This verse is taken from:
Hebrews 10. 1-18
Having stated the finality of the sacrifice of Christ the writer reverts to the ineffectiveness of the Levitical sacrifices. Their ceaseless repetition indicated their inability to save. The offerers still were loaded with the burden of guilt and had no direct access to God’s presence. So the sacrifices continued. What they did do was create a remembrance of sins, the conscience of the offerer becoming aware of the reality of sins, which called for a propitiation which annual, animal sacrifices could never provide. These sacrifices could not meet the need of sinful men, v. 4, neither did God have any pleasure in them, vv. 6, 8. The offering of insensible beasts could never furnish a foundation on which God’s justice could finally find satisfaction and provide the basis for the dispensing of His mercy. God’s will with regard to sacrifice would be fulfilled when Someone sinless, and thus qualified, in the freedom of His own moral choice, would appear and devote Himself to doing God’s will, even to the sacrifice of Himself.

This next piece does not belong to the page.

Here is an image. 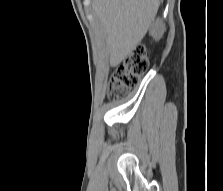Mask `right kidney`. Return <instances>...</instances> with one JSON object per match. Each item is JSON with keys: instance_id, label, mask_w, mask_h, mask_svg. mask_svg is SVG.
I'll return each instance as SVG.
<instances>
[{"instance_id": "right-kidney-1", "label": "right kidney", "mask_w": 223, "mask_h": 191, "mask_svg": "<svg viewBox=\"0 0 223 191\" xmlns=\"http://www.w3.org/2000/svg\"><path fill=\"white\" fill-rule=\"evenodd\" d=\"M163 31H164V25L162 24V22L159 19L157 21H155L150 28V34L155 39L160 38Z\"/></svg>"}]
</instances>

We are allowed to hear the divine counsels concerning the provision of such a sacrifice. He who speaks has come to sacrifice Himself. His coming was not with a view to His incarnation only, but to His atoning sacrifice. The thought of entire willingness to obey the will of God on the part of the Son is expanded into the preparation of a body for absolute surrender to that will. Psalm 40’s ‘mine ears hast thou opened’, v. 6, is given as ‘a body hast thou prepared me’, Heb. 10. 5, following the Septuagint version. The psalm gives the thought of a listening ear, cp. Isa. 50. 5. The phrase in Isaiah 50, ‘I was not rebellious, neither turned away back’ strengthens the thought of willingness and obedience. The body prepared by the Father for the Son was the instrument of His self-surrender and devoted submission to the Father’s will. This was no unthinking sacrifice. He saw the horror of sin as no one else: in its dark rebellion against God and its results for man. He knew what He had to do about it - He offered Himself. Majestically He proclaims, ‘I come . . . to do thy will’. There was no uncertainty as to the competence of the sacrifice; there would be no doubt about the fulfilment of God’s will.